Task requirements: Here are some records; return them all exactly.

******

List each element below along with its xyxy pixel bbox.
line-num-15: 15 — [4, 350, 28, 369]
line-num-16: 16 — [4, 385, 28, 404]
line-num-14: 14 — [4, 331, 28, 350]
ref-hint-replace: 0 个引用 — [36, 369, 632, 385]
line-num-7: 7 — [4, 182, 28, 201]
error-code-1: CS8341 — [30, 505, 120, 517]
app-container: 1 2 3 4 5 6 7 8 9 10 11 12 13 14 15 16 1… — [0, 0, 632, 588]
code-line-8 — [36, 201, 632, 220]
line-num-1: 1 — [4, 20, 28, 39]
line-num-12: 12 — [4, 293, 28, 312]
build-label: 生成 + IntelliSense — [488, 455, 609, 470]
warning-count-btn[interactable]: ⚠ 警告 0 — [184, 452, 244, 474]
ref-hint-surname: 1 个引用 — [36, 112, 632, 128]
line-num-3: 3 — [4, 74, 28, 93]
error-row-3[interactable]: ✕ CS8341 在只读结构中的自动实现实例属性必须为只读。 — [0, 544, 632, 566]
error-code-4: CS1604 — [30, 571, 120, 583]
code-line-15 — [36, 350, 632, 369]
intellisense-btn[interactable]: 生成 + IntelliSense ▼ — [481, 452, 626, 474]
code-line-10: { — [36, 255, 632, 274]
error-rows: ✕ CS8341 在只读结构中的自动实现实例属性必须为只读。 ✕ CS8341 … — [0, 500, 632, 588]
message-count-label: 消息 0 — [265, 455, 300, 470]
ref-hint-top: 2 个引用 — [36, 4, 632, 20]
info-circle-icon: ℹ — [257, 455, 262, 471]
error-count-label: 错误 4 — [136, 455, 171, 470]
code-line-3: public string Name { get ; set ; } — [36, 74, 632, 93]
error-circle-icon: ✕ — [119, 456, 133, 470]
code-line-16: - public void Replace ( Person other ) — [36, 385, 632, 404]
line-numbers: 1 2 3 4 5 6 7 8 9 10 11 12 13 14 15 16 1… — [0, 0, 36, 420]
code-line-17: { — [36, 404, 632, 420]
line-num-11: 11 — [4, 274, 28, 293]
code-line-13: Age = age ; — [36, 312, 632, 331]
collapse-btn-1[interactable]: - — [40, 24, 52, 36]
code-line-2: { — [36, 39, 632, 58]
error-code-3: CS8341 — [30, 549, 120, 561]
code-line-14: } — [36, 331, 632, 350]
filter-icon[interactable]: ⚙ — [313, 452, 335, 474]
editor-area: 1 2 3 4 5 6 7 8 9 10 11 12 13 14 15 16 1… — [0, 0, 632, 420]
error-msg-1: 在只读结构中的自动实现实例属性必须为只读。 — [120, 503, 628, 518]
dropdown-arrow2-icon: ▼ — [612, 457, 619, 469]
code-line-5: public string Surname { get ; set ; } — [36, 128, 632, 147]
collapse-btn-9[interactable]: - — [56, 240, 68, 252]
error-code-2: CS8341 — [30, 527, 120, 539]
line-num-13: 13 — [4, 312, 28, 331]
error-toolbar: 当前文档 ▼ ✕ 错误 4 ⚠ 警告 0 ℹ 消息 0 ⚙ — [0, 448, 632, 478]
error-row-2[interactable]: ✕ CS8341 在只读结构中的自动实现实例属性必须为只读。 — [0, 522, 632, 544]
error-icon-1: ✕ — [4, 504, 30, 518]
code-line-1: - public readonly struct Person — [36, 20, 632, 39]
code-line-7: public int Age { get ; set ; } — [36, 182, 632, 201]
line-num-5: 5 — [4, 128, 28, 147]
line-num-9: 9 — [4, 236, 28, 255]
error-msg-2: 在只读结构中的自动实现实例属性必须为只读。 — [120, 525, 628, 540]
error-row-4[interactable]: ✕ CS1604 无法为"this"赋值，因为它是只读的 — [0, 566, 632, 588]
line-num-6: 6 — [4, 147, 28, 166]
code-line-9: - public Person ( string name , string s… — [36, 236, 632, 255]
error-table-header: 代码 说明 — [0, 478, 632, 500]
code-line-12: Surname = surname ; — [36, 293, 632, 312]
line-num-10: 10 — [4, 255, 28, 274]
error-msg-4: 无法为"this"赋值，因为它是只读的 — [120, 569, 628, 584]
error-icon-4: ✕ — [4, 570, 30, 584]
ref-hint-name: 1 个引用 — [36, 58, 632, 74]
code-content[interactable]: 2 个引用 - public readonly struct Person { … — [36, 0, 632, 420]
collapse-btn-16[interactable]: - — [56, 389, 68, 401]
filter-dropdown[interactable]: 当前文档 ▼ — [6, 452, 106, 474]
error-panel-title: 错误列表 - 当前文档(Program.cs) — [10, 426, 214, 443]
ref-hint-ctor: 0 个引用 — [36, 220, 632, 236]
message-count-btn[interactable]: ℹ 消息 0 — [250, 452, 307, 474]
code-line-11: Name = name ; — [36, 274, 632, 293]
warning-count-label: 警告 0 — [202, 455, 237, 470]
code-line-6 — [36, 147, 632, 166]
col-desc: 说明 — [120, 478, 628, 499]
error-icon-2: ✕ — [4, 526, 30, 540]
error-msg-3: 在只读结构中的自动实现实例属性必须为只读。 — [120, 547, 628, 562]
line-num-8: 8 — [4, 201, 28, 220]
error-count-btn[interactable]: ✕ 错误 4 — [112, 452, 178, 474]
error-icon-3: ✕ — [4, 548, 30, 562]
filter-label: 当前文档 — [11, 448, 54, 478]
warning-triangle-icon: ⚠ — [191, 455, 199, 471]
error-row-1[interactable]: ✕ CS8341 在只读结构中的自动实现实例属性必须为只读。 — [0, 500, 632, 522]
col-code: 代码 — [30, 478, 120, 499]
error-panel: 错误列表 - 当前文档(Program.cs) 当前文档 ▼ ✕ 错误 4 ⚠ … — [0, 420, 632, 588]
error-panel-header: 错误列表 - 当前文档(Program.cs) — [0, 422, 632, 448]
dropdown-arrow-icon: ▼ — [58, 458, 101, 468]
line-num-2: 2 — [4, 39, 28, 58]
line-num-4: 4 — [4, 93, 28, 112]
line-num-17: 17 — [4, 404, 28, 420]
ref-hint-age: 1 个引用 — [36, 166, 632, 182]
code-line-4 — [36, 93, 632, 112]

******

Result for this task:
List each element below along with its xyxy pixel bbox.
line-num-15: 15 — [4, 350, 28, 369]
line-num-16: 16 — [4, 385, 28, 404]
line-num-14: 14 — [4, 331, 28, 350]
ref-hint-replace: 0 个引用 — [36, 369, 632, 385]
line-num-7: 7 — [4, 182, 28, 201]
error-code-1: CS8341 — [30, 505, 120, 517]
app-container: 1 2 3 4 5 6 7 8 9 10 11 12 13 14 15 16 1… — [0, 0, 632, 588]
code-line-8 — [36, 201, 632, 220]
line-num-1: 1 — [4, 20, 28, 39]
line-num-12: 12 — [4, 293, 28, 312]
build-label: 生成 + IntelliSense — [488, 455, 609, 470]
warning-count-btn[interactable]: ⚠ 警告 0 — [184, 452, 244, 474]
ref-hint-surname: 1 个引用 — [36, 112, 632, 128]
line-num-3: 3 — [4, 74, 28, 93]
error-row-3[interactable]: ✕ CS8341 在只读结构中的自动实现实例属性必须为只读。 — [0, 544, 632, 566]
error-code-4: CS1604 — [30, 571, 120, 583]
code-line-15 — [36, 350, 632, 369]
intellisense-btn[interactable]: 生成 + IntelliSense ▼ — [481, 452, 626, 474]
code-line-10: { — [36, 255, 632, 274]
error-rows: ✕ CS8341 在只读结构中的自动实现实例属性必须为只读。 ✕ CS8341 … — [0, 500, 632, 588]
message-count-label: 消息 0 — [265, 455, 300, 470]
ref-hint-top: 2 个引用 — [36, 4, 632, 20]
info-circle-icon: ℹ — [257, 455, 262, 471]
error-count-label: 错误 4 — [136, 455, 171, 470]
code-line-3: public string Name { get ; set ; } — [36, 74, 632, 93]
error-circle-icon: ✕ — [119, 456, 133, 470]
code-line-16: - public void Replace ( Person other ) — [36, 385, 632, 404]
line-numbers: 1 2 3 4 5 6 7 8 9 10 11 12 13 14 15 16 1… — [0, 0, 36, 420]
code-line-17: { — [36, 404, 632, 420]
line-num-11: 11 — [4, 274, 28, 293]
code-line-13: Age = age ; — [36, 312, 632, 331]
collapse-btn-1[interactable]: - — [40, 24, 52, 36]
code-line-2: { — [36, 39, 632, 58]
error-code-3: CS8341 — [30, 549, 120, 561]
code-line-14: } — [36, 331, 632, 350]
filter-icon[interactable]: ⚙ — [313, 452, 335, 474]
editor-area: 1 2 3 4 5 6 7 8 9 10 11 12 13 14 15 16 1… — [0, 0, 632, 420]
error-msg-1: 在只读结构中的自动实现实例属性必须为只读。 — [120, 503, 628, 518]
dropdown-arrow2-icon: ▼ — [612, 457, 619, 469]
code-line-5: public string Surname { get ; set ; } — [36, 128, 632, 147]
collapse-btn-9[interactable]: - — [56, 240, 68, 252]
error-code-2: CS8341 — [30, 527, 120, 539]
line-num-13: 13 — [4, 312, 28, 331]
error-toolbar: 当前文档 ▼ ✕ 错误 4 ⚠ 警告 0 ℹ 消息 0 ⚙ — [0, 448, 632, 478]
error-row-2[interactable]: ✕ CS8341 在只读结构中的自动实现实例属性必须为只读。 — [0, 522, 632, 544]
error-icon-1: ✕ — [4, 504, 30, 518]
code-line-1: - public readonly struct Person — [36, 20, 632, 39]
code-line-7: public int Age { get ; set ; } — [36, 182, 632, 201]
line-num-5: 5 — [4, 128, 28, 147]
line-num-9: 9 — [4, 236, 28, 255]
error-msg-2: 在只读结构中的自动实现实例属性必须为只读。 — [120, 525, 628, 540]
error-row-4[interactable]: ✕ CS1604 无法为"this"赋值，因为它是只读的 — [0, 566, 632, 588]
line-num-6: 6 — [4, 147, 28, 166]
code-line-9: - public Person ( string name , string s… — [36, 236, 632, 255]
error-table-header: 代码 说明 — [0, 478, 632, 500]
code-line-12: Surname = surname ; — [36, 293, 632, 312]
line-num-10: 10 — [4, 255, 28, 274]
error-msg-4: 无法为"this"赋值，因为它是只读的 — [120, 569, 628, 584]
error-icon-4: ✕ — [4, 570, 30, 584]
ref-hint-name: 1 个引用 — [36, 58, 632, 74]
code-content[interactable]: 2 个引用 - public readonly struct Person { … — [36, 0, 632, 420]
collapse-btn-16[interactable]: - — [56, 389, 68, 401]
filter-dropdown[interactable]: 当前文档 ▼ — [6, 452, 106, 474]
error-panel-title: 错误列表 - 当前文档(Program.cs) — [10, 426, 214, 443]
ref-hint-ctor: 0 个引用 — [36, 220, 632, 236]
message-count-btn[interactable]: ℹ 消息 0 — [250, 452, 307, 474]
code-line-11: Name = name ; — [36, 274, 632, 293]
warning-count-label: 警告 0 — [202, 455, 237, 470]
code-line-6 — [36, 147, 632, 166]
col-desc: 说明 — [120, 478, 628, 499]
error-icon-2: ✕ — [4, 526, 30, 540]
error-msg-3: 在只读结构中的自动实现实例属性必须为只读。 — [120, 547, 628, 562]
line-num-8: 8 — [4, 201, 28, 220]
error-count-btn[interactable]: ✕ 错误 4 — [112, 452, 178, 474]
error-icon-3: ✕ — [4, 548, 30, 562]
filter-label: 当前文档 — [11, 448, 54, 478]
warning-triangle-icon: ⚠ — [191, 455, 199, 471]
error-row-1[interactable]: ✕ CS8341 在只读结构中的自动实现实例属性必须为只读。 — [0, 500, 632, 522]
col-code: 代码 — [30, 478, 120, 499]
error-panel: 错误列表 - 当前文档(Program.cs) 当前文档 ▼ ✕ 错误 4 ⚠ … — [0, 420, 632, 588]
error-panel-header: 错误列表 - 当前文档(Program.cs) — [0, 422, 632, 448]
dropdown-arrow-icon: ▼ — [58, 458, 101, 468]
line-num-2: 2 — [4, 39, 28, 58]
line-num-4: 4 — [4, 93, 28, 112]
line-num-17: 17 — [4, 404, 28, 420]
ref-hint-age: 1 个引用 — [36, 166, 632, 182]
code-line-4 — [36, 93, 632, 112]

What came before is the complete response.